Although more research on the predictors of relapse in physical activity and dietary behavior is recommended, careful implications for practice can be made. For example, the differences between health practitioners and key population regarding the perceived predictors in relapse may provide an opportunity to enhance lifestyle coaching, by ensuring it is patient-centered and tailored (53). Clients are more likely to be satisfied and follow advice on health behavior change when they feel they have been heard and understood, and are given information they recognize as relevant to them (54). The identified predictors could be relevant for future weight loss interventions that combine evidence-based techniques for altering relevant changeable predictors (e.g. effective coping skills) and coping with relevant non-changeable predictors (e.g. experiencing a life event), to prevent relapse in physical activity and dietary behavior.
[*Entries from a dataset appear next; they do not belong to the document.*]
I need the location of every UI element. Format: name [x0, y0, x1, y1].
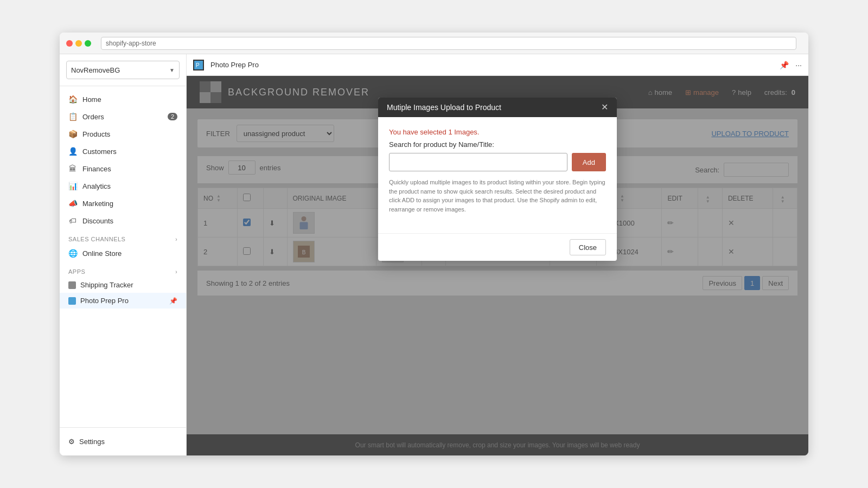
modal-add-button[interactable]: Add: [572, 153, 606, 171]
main-content: P Photo Prep Pro 📌 ···: [187, 54, 808, 455]
modal-header: Mutiple Images Upload to Product ✕: [378, 98, 617, 117]
modal-footer: Close: [378, 233, 617, 261]
sidebar-nav: 🏠 Home 📋 Orders 2 📦 Products 👤 Customers: [60, 86, 186, 427]
sidebar-item-finances[interactable]: 🏛 Finances: [60, 160, 186, 177]
pin-icon: 📌: [169, 297, 177, 305]
analytics-icon: 📊: [68, 182, 77, 190]
modal-close-button[interactable]: Close: [570, 239, 606, 255]
apps-section-header: Apps ›: [60, 262, 186, 277]
store-name: NovRemoveBG: [71, 66, 120, 74]
marketing-icon: 📣: [68, 199, 77, 208]
browser-maximize-dot[interactable]: [85, 40, 91, 47]
sidebar-item-orders[interactable]: 📋 Orders 2: [60, 108, 186, 125]
sidebar-item-label: Analytics: [82, 182, 111, 190]
photo-prep-app: BACKGROUND REMOVER ⌂ home ⊞ manage ?: [187, 76, 808, 455]
browser-close-dot[interactable]: [66, 40, 73, 47]
modal-close-x-button[interactable]: ✕: [601, 103, 608, 112]
online-store-icon: 🌐: [68, 249, 77, 258]
sidebar-item-online-store[interactable]: 🌐 Online Store: [60, 245, 186, 262]
modal-search-row: Add: [389, 153, 606, 171]
svg-text:P: P: [196, 62, 200, 68]
sidebar-bottom: ⚙ Settings: [60, 427, 186, 455]
modal-body: You have selected 1 Images. Search for p…: [378, 117, 617, 233]
sidebar-item-settings[interactable]: ⚙ Settings: [68, 434, 177, 449]
modal-product-search-input[interactable]: [389, 153, 567, 171]
settings-label: Settings: [79, 438, 105, 446]
dropdown-arrow-icon: ▼: [169, 67, 175, 73]
sidebar-item-label: Customers: [82, 147, 117, 156]
modal-hint-text: Quickly upload multiple images to its pr…: [389, 178, 606, 214]
orders-badge: 2: [168, 113, 177, 120]
top-bar-more-icon[interactable]: ···: [795, 61, 802, 69]
sales-channels-label: Sales channels: [68, 236, 125, 242]
sidebar-item-label: Shipping Tracker: [80, 281, 133, 289]
upload-to-product-modal: Mutiple Images Upload to Product ✕ You h…: [378, 98, 617, 261]
apps-label: Apps: [68, 268, 85, 275]
sidebar-item-label: Marketing: [82, 200, 113, 208]
finances-icon: 🏛: [68, 164, 77, 173]
app-title: Photo Prep Pro: [210, 61, 259, 69]
modal-overlay: Mutiple Images Upload to Product ✕ You h…: [187, 76, 808, 455]
sidebar-item-label: Finances: [82, 165, 111, 173]
sidebar-item-marketing[interactable]: 📣 Marketing: [60, 195, 186, 212]
store-dropdown[interactable]: NovRemoveBG ▼: [66, 61, 180, 79]
app-icon: P: [193, 60, 204, 70]
customers-icon: 👤: [68, 147, 77, 156]
browser-address-bar[interactable]: shopify-app-store: [101, 37, 796, 50]
sidebar-item-photo-prep[interactable]: Photo Prep Pro 📌: [60, 293, 186, 309]
sidebar-item-label: Discounts: [82, 217, 113, 225]
modal-selected-images-text: You have selected 1 Images.: [389, 128, 606, 136]
app-layout: NovRemoveBG ▼ 🏠 Home 📋 Orders 2 📦 Produc…: [60, 54, 808, 455]
sidebar-item-label: Photo Prep Pro: [80, 297, 129, 305]
browser-controls: [66, 40, 91, 47]
top-bar-actions: 📌 ···: [780, 61, 802, 69]
home-icon: 🏠: [68, 95, 77, 104]
products-icon: 📦: [68, 130, 77, 138]
browser-toolbar: shopify-app-store: [60, 33, 808, 54]
app-top-bar: P Photo Prep Pro 📌 ···: [187, 54, 808, 76]
shipping-tracker-icon: [68, 281, 76, 289]
discounts-icon: 🏷: [68, 216, 77, 225]
sales-channels-section: Sales channels ›: [60, 229, 186, 245]
sidebar-item-label: Online Store: [82, 249, 122, 258]
sidebar-item-label: Orders: [82, 113, 104, 121]
sidebar: NovRemoveBG ▼ 🏠 Home 📋 Orders 2 📦 Produc…: [60, 54, 187, 455]
top-bar-pin-icon[interactable]: 📌: [780, 61, 789, 69]
photo-prep-icon: [68, 297, 76, 305]
sidebar-item-products[interactable]: 📦 Products: [60, 125, 186, 143]
store-selector[interactable]: NovRemoveBG ▼: [60, 54, 186, 86]
sidebar-item-label: Home: [82, 95, 101, 104]
modal-title: Mutiple Images Upload to Product: [387, 103, 501, 112]
sales-channels-arrow-icon: ›: [175, 236, 177, 242]
sidebar-item-label: Products: [82, 130, 110, 138]
modal-search-label: Search for product by Name/Title:: [389, 140, 606, 149]
sidebar-item-discounts[interactable]: 🏷 Discounts: [60, 212, 186, 229]
sidebar-item-shipping-tracker[interactable]: Shipping Tracker: [60, 277, 186, 293]
orders-icon: 📋: [68, 112, 77, 121]
sidebar-item-home[interactable]: 🏠 Home: [60, 91, 186, 108]
sidebar-item-analytics[interactable]: 📊 Analytics: [60, 177, 186, 195]
sidebar-item-customers[interactable]: 👤 Customers: [60, 143, 186, 160]
apps-arrow-icon: ›: [175, 269, 177, 275]
browser-minimize-dot[interactable]: [75, 40, 82, 47]
browser-window: shopify-app-store NovRemoveBG ▼ 🏠 Home 📋…: [60, 33, 808, 455]
settings-icon: ⚙: [68, 438, 75, 446]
Planning coping responses on anticipated personal high risk situations helps an individual to cope with difficult situations, such as dealing with negative emotions or being tempted by their social or physical environment (55). Coping planning has been showed as an efficacious technique for promoting health behavior change, especially when individuals are supported in forming coping plans (56). Therefore, we recommend health practitioners to support their clients by helping to identify personal risk situations and formulate corresponding coping plans.